What this task involves
Check each line of the listing for the word "దహనబల" and report the ones that have it.

Source records: Begin

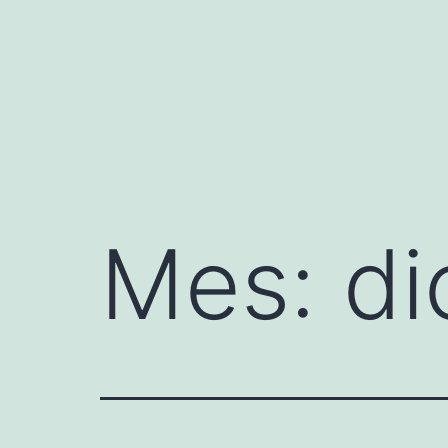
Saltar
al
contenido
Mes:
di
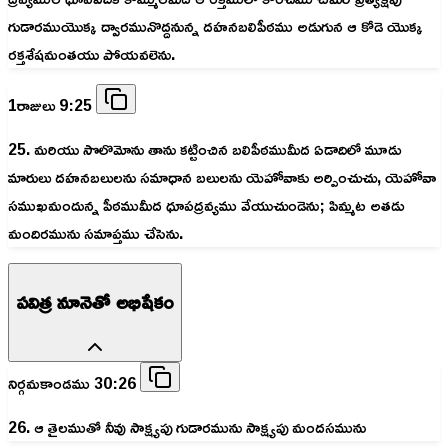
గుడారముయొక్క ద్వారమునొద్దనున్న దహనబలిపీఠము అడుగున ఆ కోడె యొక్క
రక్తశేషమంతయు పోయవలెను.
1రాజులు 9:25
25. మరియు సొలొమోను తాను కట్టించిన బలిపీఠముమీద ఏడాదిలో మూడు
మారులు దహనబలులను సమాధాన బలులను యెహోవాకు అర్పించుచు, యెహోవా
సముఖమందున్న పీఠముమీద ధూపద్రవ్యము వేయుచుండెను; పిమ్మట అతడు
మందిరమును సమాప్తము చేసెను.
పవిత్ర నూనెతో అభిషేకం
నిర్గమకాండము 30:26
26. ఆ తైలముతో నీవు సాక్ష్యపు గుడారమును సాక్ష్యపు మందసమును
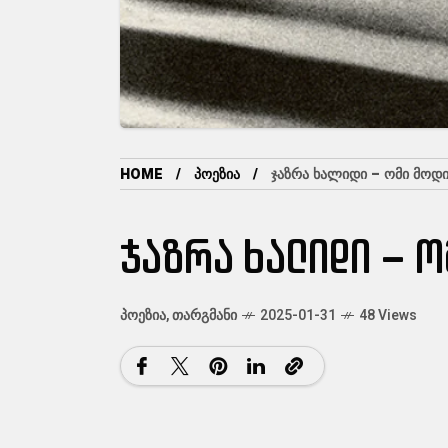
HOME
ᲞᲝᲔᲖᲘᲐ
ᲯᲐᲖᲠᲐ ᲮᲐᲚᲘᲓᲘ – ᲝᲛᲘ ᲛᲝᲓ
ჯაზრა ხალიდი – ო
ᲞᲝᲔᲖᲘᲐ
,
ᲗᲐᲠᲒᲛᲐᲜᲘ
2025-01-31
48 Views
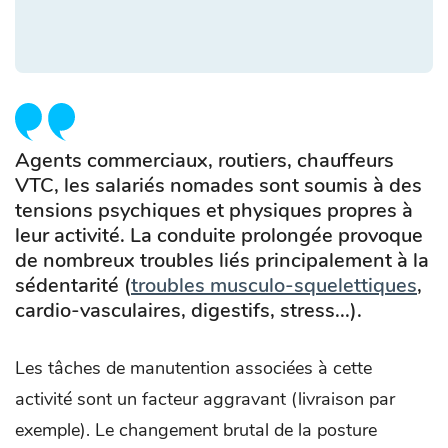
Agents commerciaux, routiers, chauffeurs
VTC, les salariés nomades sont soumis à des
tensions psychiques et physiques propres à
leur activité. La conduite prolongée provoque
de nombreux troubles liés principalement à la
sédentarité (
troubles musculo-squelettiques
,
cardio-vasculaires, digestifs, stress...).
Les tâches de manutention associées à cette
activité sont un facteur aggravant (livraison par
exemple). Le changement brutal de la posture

Source records: End
Source records: Begin

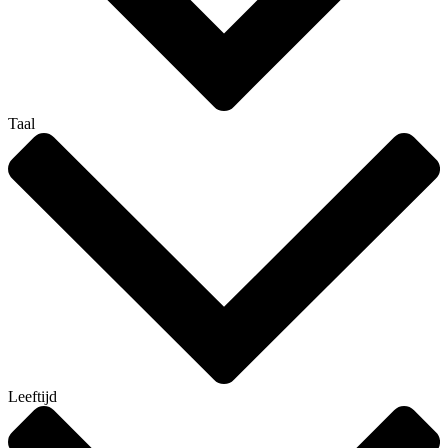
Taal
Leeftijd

Source records: End
Source records: Begin

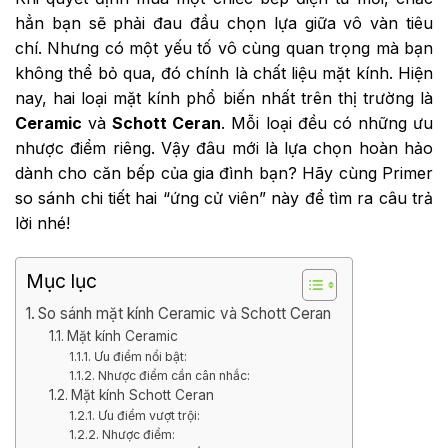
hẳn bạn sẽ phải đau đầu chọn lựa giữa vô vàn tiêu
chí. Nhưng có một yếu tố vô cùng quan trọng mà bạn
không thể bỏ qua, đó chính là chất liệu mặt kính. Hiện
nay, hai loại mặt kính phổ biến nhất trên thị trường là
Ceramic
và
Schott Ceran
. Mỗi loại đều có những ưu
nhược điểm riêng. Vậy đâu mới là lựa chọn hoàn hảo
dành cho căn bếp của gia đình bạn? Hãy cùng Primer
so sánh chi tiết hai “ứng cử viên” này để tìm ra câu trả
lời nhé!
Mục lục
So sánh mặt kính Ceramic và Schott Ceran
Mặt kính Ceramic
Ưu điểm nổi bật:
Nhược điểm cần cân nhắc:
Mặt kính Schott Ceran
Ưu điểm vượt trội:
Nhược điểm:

Source records: End

Response area
గుడారముయొక్క ద్వారమునొద్దనున్న దహనబలిపీఠము అడుగున ఆ కోడె యొక్క
మారులు దహనబలులను సమాధాన బలులను యెహోవాకు అర్పించుచు, యెహోవా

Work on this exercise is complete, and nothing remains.